A new report from the U.S. Office of the Taxpayer Advocate notes that federal tax law is now nearly 4 million words in length and the resulting complexity forces most Americans to hire professionals to do their taxes. U.S. Rep. Dave Camp, R-Mich., sums up the code as being “10 times the size of the Bible with none of the good news.”
Things may only get worse due to President Barack Obama's focus on raising taxes on “the rich.” History shows the more politicians raise rates, the more they carve out complex exemptions to benefit favored industries or causes.
Want proof? Look at the exemptions the Obama administration insisted on including in the recent tax-raising “fiscal cliff” deal. Even as Obama sought a major tax increase, Reuters reported his administration insisted on around $64 billion in tax breaks for “companies involved in wind energy, auto racing, rum, Hollywood films and much more.” Apparently Obama's call for shared sacrifice doesn't apply to Hollywood millionaires, just those who can't afford a lobbyist.

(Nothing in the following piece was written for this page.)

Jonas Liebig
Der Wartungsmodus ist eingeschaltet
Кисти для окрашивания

Liberals often pine for the 1950s, when the top income tax rate was as high as 91 percent. But as James Pethokoukis of the American Enterprise Institute notes, the 1950s tax code was “full of loopholes.” In a 2012 paper, Joseph J. Thorndike, director of the Tax History Project at Tax Analysts, noted that the high income tax rates of the 1950s were often offset by favorable capital gains treatment, breaks on dividend income and a very generous depreciation regime.

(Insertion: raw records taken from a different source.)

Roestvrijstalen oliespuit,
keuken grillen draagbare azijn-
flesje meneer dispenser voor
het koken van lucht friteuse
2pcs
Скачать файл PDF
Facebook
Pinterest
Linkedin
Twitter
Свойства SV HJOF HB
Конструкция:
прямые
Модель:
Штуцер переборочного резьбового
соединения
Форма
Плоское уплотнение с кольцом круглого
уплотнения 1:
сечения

By 1961, Thorndike points out, deductions in the highest income group totaled 20.4 percent of adjusted gross income, up dramatically from 12.9 percent in 1954. By 1961, thanks in part to lower rates for capital gains, those earnings represented 75 percent of reported income for the wealthiest cohort of Americans, up from 40 percent in 1953.
Those figures show how demand for tax shelters rises with income tax rates. That's one reason higher rates often fail to generate greater revenue. When the top income tax rate was 91 percent from 1951 to 1963, Pethokoukis notes, the revenue generated was equal to 7.7 percent of gross domestic product. In comparison, between 1988 and 1990, after reforms lowered the top rate to 28 percent and eliminated many tax shelters, the revenue generated was equal to 8.1 percent of GDP.
It's bad economic policy to allow politicians to direct economic activity via tax breaks because loopholes often encourage people to spend money in less beneficial and economically productive ways than would otherwise occur. It's a process that also favors the well-connected over working families.
We saw that in Oklahoma with two incentive programs for small business and rural venture capital. In 2006, citizens learned those programs were allowing investors to obtain $2 in state tax credits for every $1 invested; the investors were guaranteed a profit even if the business failed. Those programs were effectively funneling hard-earned income from the pockets of Oklahoma's working families to the accounts of “investors” whose expertise was tax avoidance more than job creation.
Obama's tax-hike designs will likely have the same outcome, giving us a higher-rate tax code doing little to reduce deficits or debt, but empowering politicians to reward the politically connected in ways that distort the free market and impede economic growth.